──────── Entries provided ────────
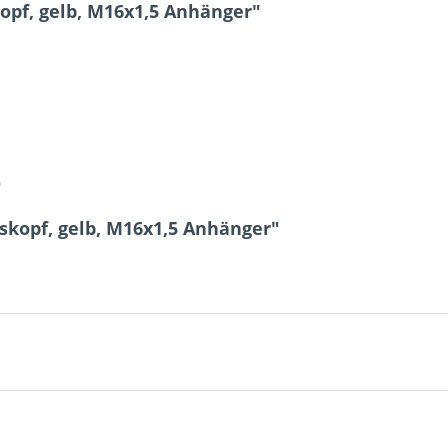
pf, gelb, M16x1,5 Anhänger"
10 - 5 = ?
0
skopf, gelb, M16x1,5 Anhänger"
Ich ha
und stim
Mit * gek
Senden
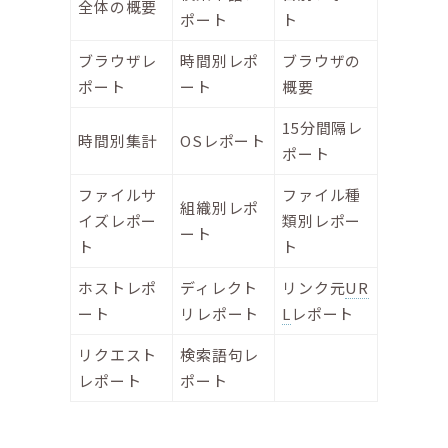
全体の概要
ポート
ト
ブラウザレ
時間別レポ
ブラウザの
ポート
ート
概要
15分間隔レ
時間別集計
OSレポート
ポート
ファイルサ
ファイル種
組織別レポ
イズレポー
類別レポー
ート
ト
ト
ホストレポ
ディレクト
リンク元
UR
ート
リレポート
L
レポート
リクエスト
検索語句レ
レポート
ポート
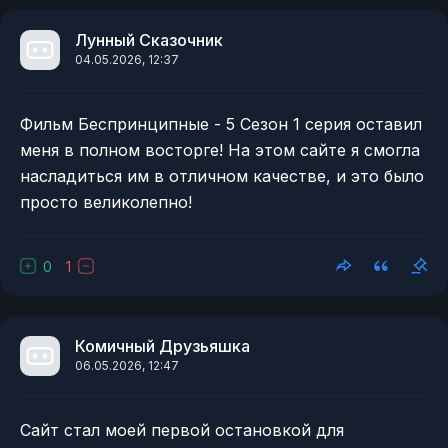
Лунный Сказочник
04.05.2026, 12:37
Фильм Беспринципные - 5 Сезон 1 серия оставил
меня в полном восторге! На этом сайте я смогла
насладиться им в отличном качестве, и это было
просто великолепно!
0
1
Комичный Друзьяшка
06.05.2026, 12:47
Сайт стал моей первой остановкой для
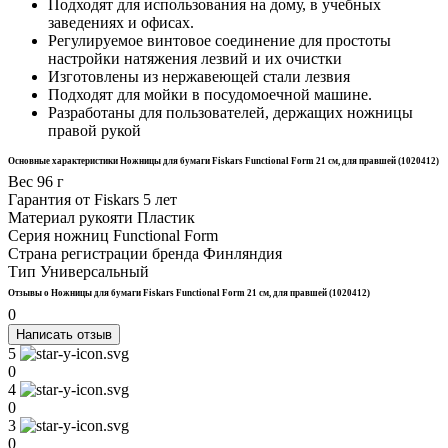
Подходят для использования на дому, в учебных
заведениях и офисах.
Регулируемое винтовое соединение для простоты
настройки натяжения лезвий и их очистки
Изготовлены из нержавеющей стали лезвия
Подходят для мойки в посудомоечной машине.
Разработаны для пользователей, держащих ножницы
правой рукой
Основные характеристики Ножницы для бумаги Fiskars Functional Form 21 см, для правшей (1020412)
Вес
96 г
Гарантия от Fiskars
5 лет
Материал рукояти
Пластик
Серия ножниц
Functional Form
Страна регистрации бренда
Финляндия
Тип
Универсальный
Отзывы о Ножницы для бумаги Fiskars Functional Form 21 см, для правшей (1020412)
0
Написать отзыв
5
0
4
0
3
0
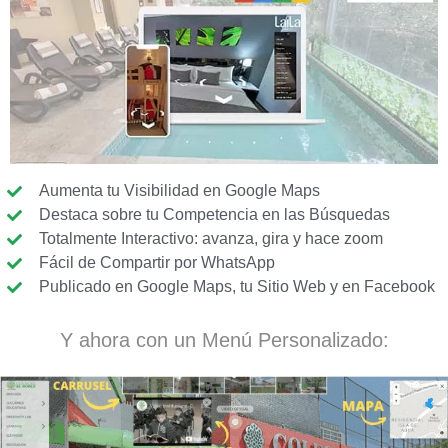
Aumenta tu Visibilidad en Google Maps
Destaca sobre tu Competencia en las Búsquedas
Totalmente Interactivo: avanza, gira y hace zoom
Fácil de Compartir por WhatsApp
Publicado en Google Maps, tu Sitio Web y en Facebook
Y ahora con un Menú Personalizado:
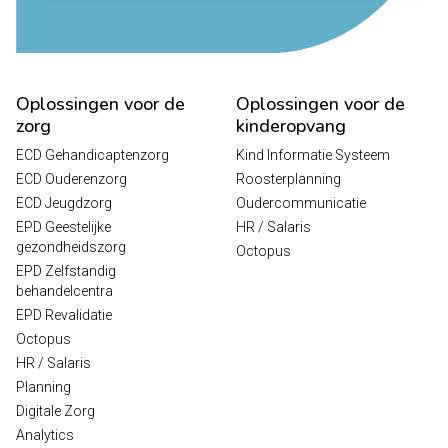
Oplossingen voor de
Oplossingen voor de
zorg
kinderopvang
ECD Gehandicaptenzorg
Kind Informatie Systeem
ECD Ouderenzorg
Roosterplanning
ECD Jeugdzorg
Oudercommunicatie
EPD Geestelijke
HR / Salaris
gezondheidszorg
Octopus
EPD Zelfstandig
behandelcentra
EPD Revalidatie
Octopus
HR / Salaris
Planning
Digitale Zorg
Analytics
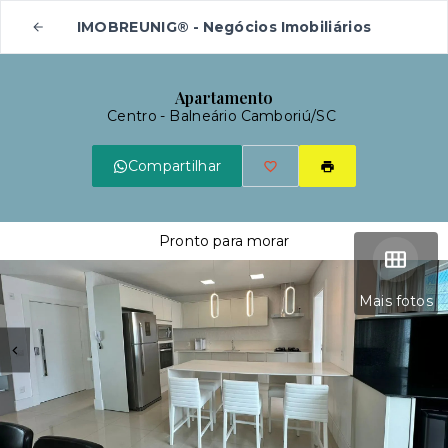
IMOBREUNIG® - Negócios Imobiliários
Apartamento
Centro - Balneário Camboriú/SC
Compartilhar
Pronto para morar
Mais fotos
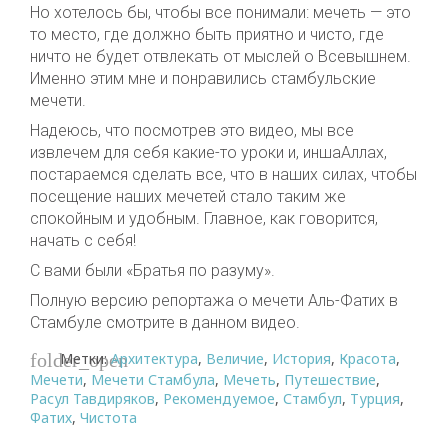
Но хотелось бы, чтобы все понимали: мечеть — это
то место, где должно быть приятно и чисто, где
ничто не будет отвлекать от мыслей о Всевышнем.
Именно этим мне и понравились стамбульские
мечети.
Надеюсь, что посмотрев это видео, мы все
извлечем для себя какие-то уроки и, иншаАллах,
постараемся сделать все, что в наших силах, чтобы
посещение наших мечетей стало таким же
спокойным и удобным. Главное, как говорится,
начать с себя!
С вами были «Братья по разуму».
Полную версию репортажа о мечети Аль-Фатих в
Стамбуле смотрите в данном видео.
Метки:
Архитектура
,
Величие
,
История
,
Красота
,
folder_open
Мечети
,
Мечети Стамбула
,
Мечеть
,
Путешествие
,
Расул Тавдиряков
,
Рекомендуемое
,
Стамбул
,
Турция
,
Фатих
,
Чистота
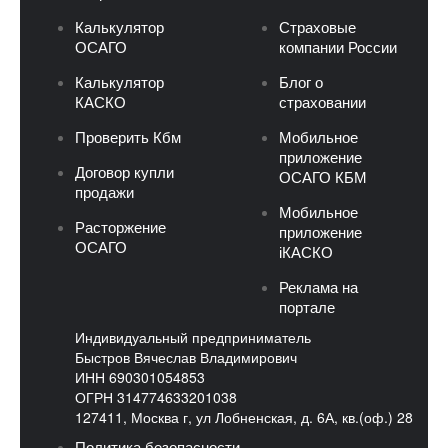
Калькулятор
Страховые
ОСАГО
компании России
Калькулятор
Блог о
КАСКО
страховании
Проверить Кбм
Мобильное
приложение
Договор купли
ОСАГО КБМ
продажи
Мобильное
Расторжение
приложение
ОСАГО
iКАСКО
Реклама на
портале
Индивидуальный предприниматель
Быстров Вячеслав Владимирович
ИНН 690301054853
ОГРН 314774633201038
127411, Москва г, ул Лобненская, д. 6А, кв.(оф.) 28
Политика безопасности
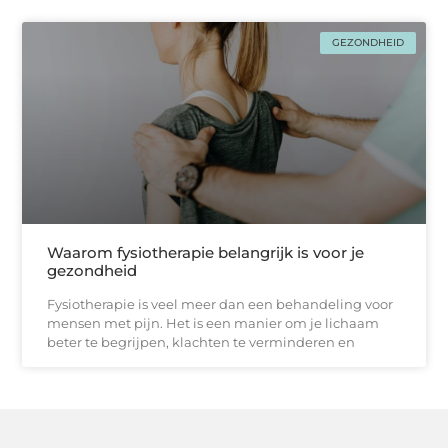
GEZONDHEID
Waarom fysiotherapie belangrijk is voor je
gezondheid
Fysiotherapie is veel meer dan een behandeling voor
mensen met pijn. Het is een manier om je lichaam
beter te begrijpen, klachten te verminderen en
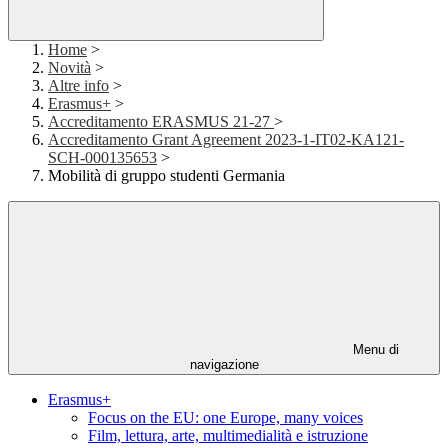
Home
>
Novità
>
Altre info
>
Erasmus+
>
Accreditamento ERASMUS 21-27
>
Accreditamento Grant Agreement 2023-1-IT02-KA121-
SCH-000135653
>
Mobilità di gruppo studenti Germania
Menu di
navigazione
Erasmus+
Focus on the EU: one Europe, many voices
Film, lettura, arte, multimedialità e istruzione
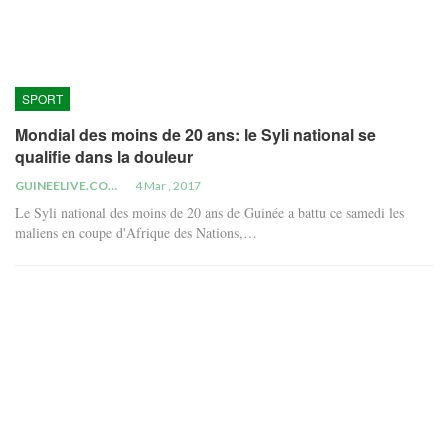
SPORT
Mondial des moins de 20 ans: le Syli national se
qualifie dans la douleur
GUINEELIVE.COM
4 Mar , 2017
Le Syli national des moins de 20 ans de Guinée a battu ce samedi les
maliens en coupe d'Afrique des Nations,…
────────
──────── Entries provided ────────
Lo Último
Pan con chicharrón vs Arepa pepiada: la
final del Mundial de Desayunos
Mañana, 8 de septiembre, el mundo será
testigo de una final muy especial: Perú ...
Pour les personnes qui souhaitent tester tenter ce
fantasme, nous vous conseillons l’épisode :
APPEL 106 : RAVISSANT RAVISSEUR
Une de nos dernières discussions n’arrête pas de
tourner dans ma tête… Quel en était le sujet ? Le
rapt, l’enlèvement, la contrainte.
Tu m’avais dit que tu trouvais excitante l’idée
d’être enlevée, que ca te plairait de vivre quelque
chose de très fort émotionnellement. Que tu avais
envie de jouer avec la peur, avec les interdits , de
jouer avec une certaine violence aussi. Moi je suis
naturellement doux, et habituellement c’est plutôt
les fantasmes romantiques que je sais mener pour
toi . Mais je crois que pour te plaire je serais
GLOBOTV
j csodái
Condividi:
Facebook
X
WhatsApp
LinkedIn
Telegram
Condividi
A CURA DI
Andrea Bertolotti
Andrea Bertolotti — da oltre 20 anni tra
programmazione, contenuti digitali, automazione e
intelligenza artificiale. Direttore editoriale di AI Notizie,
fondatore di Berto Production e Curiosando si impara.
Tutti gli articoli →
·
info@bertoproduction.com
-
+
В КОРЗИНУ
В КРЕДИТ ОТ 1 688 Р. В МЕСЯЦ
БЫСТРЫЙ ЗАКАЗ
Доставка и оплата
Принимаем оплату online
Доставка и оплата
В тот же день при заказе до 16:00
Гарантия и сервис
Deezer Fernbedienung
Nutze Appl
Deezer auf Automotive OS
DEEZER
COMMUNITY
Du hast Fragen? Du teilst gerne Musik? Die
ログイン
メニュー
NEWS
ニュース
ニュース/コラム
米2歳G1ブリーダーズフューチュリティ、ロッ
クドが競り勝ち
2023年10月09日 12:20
────────
──────── Entries provided ────────
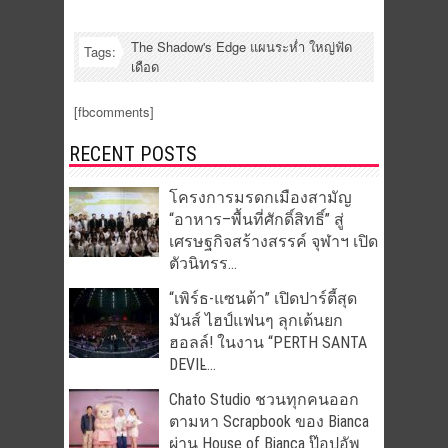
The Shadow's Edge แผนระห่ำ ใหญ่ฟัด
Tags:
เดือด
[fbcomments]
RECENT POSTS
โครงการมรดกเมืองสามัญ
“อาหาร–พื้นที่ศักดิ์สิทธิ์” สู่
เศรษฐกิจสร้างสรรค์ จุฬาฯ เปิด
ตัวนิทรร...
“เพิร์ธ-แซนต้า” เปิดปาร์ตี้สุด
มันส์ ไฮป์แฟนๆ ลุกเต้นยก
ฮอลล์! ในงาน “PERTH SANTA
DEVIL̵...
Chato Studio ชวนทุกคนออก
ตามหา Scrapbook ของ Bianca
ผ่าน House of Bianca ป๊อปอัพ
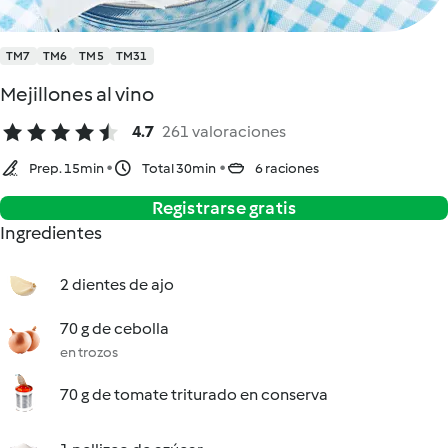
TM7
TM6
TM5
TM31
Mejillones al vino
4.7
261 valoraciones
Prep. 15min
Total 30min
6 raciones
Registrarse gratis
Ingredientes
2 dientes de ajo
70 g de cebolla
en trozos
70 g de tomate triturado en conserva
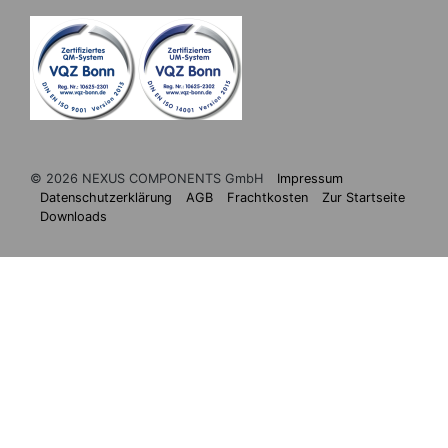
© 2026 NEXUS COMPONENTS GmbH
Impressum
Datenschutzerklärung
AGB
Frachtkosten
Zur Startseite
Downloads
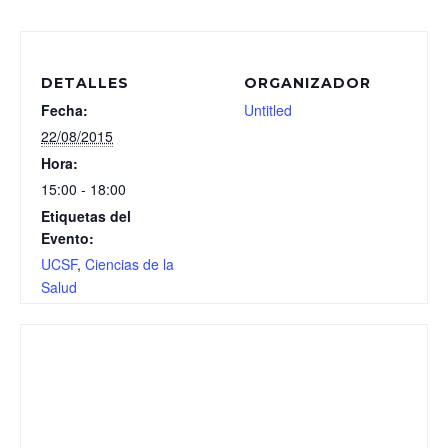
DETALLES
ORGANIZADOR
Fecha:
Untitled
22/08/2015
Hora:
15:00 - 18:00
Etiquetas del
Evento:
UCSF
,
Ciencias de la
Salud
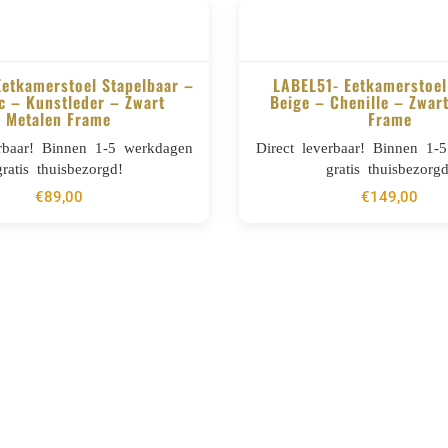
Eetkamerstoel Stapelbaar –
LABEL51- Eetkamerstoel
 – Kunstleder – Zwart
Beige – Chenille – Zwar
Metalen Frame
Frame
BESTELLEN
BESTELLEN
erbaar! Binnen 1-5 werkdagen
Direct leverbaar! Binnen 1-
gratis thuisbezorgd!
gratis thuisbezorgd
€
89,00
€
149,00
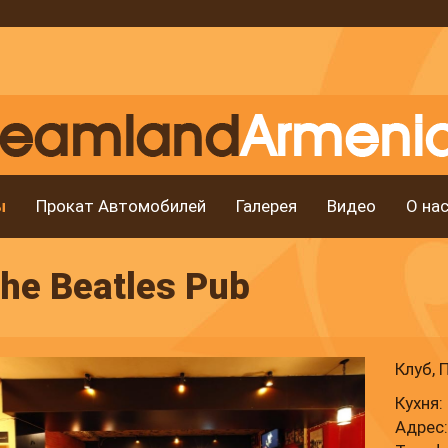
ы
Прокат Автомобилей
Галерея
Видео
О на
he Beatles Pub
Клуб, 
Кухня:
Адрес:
────────
■ Your goal ■
Wherever the string "Фатих" appears in a line of the records above, copy that line.

■ Reply ■
Полную версию репортажа о мечети Аль-Фатих в
Фатих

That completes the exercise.